Also wir haben mitlerweile im ganzen Haus an jedem PC LAN, da sich WLAN nicht bewährt hat, ist einfach langsam. Als Router läuft hier eine Fritzbox 7590, die ich auch jederzeit wieder anschaffen würde. Die PCs sind über einen TP-Link SG1016DE angebunden, ein manageable 16-fach Switch. Denke an eventuelle POE Unterstützung des Switches, diese fehlt uns mittlerweile bei unserem, hier hängt jetzt an zwei Telefonen je ein POE Injector. Als Accesspoints kommen hier eine Fritzbox 7330 und ein prähistorischer Speedport W721V zum Einsatz. In Zukunft soll eine modernere weitere Fritzbox die beiden Accesspoints ersetzen und das WLAN zum Mesh werden. Damit warten wir momentan noch darauf, dass AVM es schafft ein DECT-Mesh zu bauen, da unsere DECT Telefone momentan an der 7590 hängen und in einigen Teilen des Hauses einfach keinen Empfang mehr haben.


----------



## Pu244 (6. März 2018)

*AW: LAN-Verkabelung und WLAN(-Mesh) in großem Haus...?*

Ein gutes Mesh ist das A und O für ein gutes WLAN, sofern man mehr als einen Accesspoint benötigt, Ubiquiti  ist da sehr gut, hat jedoch seinen Preis.

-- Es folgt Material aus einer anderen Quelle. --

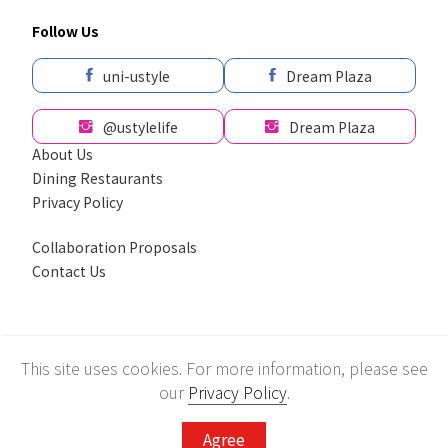
Follow Us
uni-ustyle
Dream Plaza
@ustylelife
Dream Plaza
About Us
Dining Restaurants
Privacy Policy
Collaboration Proposals
Contact Us
採用全球最先進SSL 256bit 傳輸加密機制
This site uses cookies. For more information, please see
Recommend using Chrome, Firefox, Safari latest version of the browser.
© Uni-President Department Store Corp. All rights reserved.
our
Privacy Policy
.
Agree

Du kannst an einen LAN Port auch einfach einen Switch anschließen und somit aus einem Anschluß beliebig viele machen. Von daher würde ich mir nicht soviele Sorgen machen, da man es später beheben kann. Es ist halt eben mit etwas Platz und Strombedarf verbunden und man ist eben auf lediglich einmal 10 oder 100GBit beschränkt (je nachdem wie sich die Netzwerktechnik weiterentwickelt).

Du solltest auch wissen, dass in der Zukunft vermutlich 60GHz WLAN eine Rolle spielen wird. Das ist zwar praktisch auf einen RAM beschränkt, dafür extrem schnell. Von daher wäre es wohl nicht schlecht in jedem oft genutzten Raum LAN zu verlegen.


----------



## MF13 (6. März 2018)

*AW: LAN-Verkabelung und WLAN(-Mesh) in großem Haus...?*

Siwtches mit PoE sind halt deutlich teurer als Switches ohne. Oder ist generell ein Managed Switch zu bevorzugen?

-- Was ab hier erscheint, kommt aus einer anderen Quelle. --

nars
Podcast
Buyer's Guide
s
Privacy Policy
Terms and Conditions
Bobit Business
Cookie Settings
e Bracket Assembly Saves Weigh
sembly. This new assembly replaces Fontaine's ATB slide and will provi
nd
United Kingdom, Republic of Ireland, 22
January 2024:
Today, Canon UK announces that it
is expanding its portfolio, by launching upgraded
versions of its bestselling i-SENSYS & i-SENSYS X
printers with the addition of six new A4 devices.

WLAN würden wir auf jeden Fall für Laptops, Handys und Kindles benötigen.


----------



## Abductee (7. März 2018)

*AW: LAN-Verkabelung und WLAN(-Mesh) in großem Haus...?*

Wo soll denn der Switch stehen? So viele passiv gekühlte PoE-Switches in einem bezahlbaren Bereich gibt es nicht.
Beim grob drüberschaun hab ich nur einen empfehlenswerten gefunden: 
HP OfficeConnect 1420 24G Rackmount Gigabit Switch, 24x RJ-45, PoE+ Preisvergleich | Geizhals Deutschland

Der Wirkungsgrad von PoE ist stellenweise absolut grausig. Aber halt sehr praktisch beim verkabeln.
PoE-Injektoren sind aber auch nicht so tragisch. Und es gibt ja auch unterschiedliche PoE-Standards wo man sich dann ärgert wenn der Switch falsch gekauft wurde.


----------



## Matusalem (7. März 2018)

*AW: LAN-Verkabelung und WLAN(-Mesh) in großem Haus...?*

LAN vs. WLAN:

Hauptvorteil von LAN gegenüber WLAN ist die bessere Zuverlässigkeit und Vorhersagbarkeit der Leistung.

Beispiel:
Du hast eine 1Gbit/s LAN Verbindung. Dann hast Du bi-directional (Full-Duplex), eine netto Datenrate von ca. 900-920Mbit/s. Die Latenz liegt Zuverlässig unter einer Millisekunde, außer Du erzeugst extrem viel Datenverkehr.
Du hast eine 1,3Gbit/s WLAN Verbindung. Dann hast Du unidirectional (Half-Duplex), eine netto Datenrate von, ja was eigentlich. Man weiß es im Vorneherein nicht so genau, den die netto Datenrate hängt von einer Menge Faktoren ab und beträgt in der Regel zwischen 10Mbit/s bis vielleicht 400Mbit/s für das genannte Beispiel. Auch die Latenz schwankt fröhlich durch die höhere Störempfindlichkeit und die Zugriffskontrolle.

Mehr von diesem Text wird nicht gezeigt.